Dad, this is me, on the runway for real.

Here we are the airport! I thought these flags were cool so I asked my friend Brooks to take a picture of us walking past them. And there's John and the huge Boeing 747 that delivered us. Let me tell you about Korean Air. It is fantastic! The flight attendants are these beautiful Koreans who are all smiles and dressed exactly the same way, including the hair, waiting on you hand and foot practically. It was kind of nuts. And the plane was comfortable, despite the length of the flight. Fourteen hours is a long time to be sitting down. Anyway, we were fed twice, and the first time we had a Korean meal! It's called bibimbap, which is vegetables mixed with rice, sesame oil, and a spicy red pepper paste. Delicious.

I thought our flight path was kind of interesting. We flew north-northwest from Chicago, across Wisconsin and over just the tip of Minnesota into Canada. We then flew northwest across Canada, along the northern shore of Alaska and the very edge of the Arctic Circle - get this- across the Arctic Ocean into Russia's Kamchatka Peninsula (the Russian half of the one-time land bridge between the continents). We weren't in Russia long, though. We flew south once we were over Kamchatka into the Pacific Ocean, down over Japan and then across the Korean Peninsula where we landed in Incheon International Airport. (Incheon is right next to Seoul). Just so you know, northeastern Russian looks brick red from the sky, with lots of topography. And rivers. But no vegetation.

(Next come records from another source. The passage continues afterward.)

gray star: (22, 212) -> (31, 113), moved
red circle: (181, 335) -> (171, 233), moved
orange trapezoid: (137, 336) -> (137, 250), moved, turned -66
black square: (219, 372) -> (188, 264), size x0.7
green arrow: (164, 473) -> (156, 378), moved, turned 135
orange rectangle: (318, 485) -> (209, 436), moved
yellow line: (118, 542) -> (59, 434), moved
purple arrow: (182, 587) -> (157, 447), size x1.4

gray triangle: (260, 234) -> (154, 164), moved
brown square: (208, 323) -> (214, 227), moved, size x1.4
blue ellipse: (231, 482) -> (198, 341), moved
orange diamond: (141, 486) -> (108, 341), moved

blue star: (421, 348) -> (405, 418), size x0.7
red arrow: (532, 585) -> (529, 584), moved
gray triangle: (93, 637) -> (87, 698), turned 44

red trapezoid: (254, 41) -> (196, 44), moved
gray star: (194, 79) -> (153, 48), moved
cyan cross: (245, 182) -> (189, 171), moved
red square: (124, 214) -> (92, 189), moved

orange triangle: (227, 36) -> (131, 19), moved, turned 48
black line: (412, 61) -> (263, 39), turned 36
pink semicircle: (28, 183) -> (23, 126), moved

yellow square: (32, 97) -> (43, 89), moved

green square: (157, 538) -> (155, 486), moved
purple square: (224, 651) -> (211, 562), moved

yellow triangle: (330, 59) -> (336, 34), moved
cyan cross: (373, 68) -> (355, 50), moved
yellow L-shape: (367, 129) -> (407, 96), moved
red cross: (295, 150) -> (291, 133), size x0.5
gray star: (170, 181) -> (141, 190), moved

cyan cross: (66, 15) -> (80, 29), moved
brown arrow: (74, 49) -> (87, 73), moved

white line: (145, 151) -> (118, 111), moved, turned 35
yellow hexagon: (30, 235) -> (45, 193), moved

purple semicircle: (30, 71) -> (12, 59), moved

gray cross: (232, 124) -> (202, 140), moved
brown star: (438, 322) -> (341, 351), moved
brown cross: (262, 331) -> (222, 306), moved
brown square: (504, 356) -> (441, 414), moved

So we landed! The airport was like the future. I'm serious. Absolutely sterile, automated everything, soothing female voices from the PA system. Oh, and SmarteCartes are free there. We exchanged our USD for KRW (Korean Won) and were out of there. Customs barely looked at us.
Our co-teachers were waiting for us outside the airport. Some of us were shoved into a picture, and then whisked away to the car. I'm telling you, everything in Korea is rush rush rush! Hurry up and wait! My co-teacher;s name is Park Jung You . I call her Ms. Park. (In Korea, the family name comes first, then the generation name and the first name but I'm not sure of the order) So Ms. Park and Mr. Huang, a science teacher at Daeshin, took my bags and rushed me to their car, and then we rushed out of the parking lot, and then we rushed to Yeoju.....during rush hour. So mostly we sat in traffic. I think it takes about 2 hours to get to Yeoju from Seoul/Incheon. At one point we stopped at a rest stop (they're huge in Korea!!) where I actually requested some coffee because I was nodding off in the car in my first few hours in Korea. Then we stopped again closer to Yeoju at a cafeteria for food. There I had my first taste of bulgogi, which is beef dressed in this sweet-tasting good. It's a favorite dish of mine, actually. I tried using the chopsticks but I think Mr. Huang was in a hurry because he told me, in broken English, to just use the fork. Haha. He's actually a really funny guy - you should have seen how upset he got when he saw the traffic.
Anyway, then I was taken to the E-Mart, which is sort of like a SuperTarget, for some breakfast foods (on them!) before they took me to my apartment (it's in a high-rise called HyunJin, or Evervill in English) High rises are very desirable in Asia. They tried really hard to get my internet working for me, but we inevitably failed, and we were all exhausted, so they left me with the keys and instructions to meet Ms. Park, who lives in the same building, early the next morning.


Mom said...

wow Sarah..I love your blogspot..great photo of your school and Miss Parks. Glad you are learning how to eat without a napkin maybe you can teach me too!
Love, Mom

Sarah said...

Mom! Come and visit me and I will show you how! You'll get it in no time.

Greg said...

Umm I love that you put the route on here! That is amazing you got to fly through the arctic circle, its very survivor man....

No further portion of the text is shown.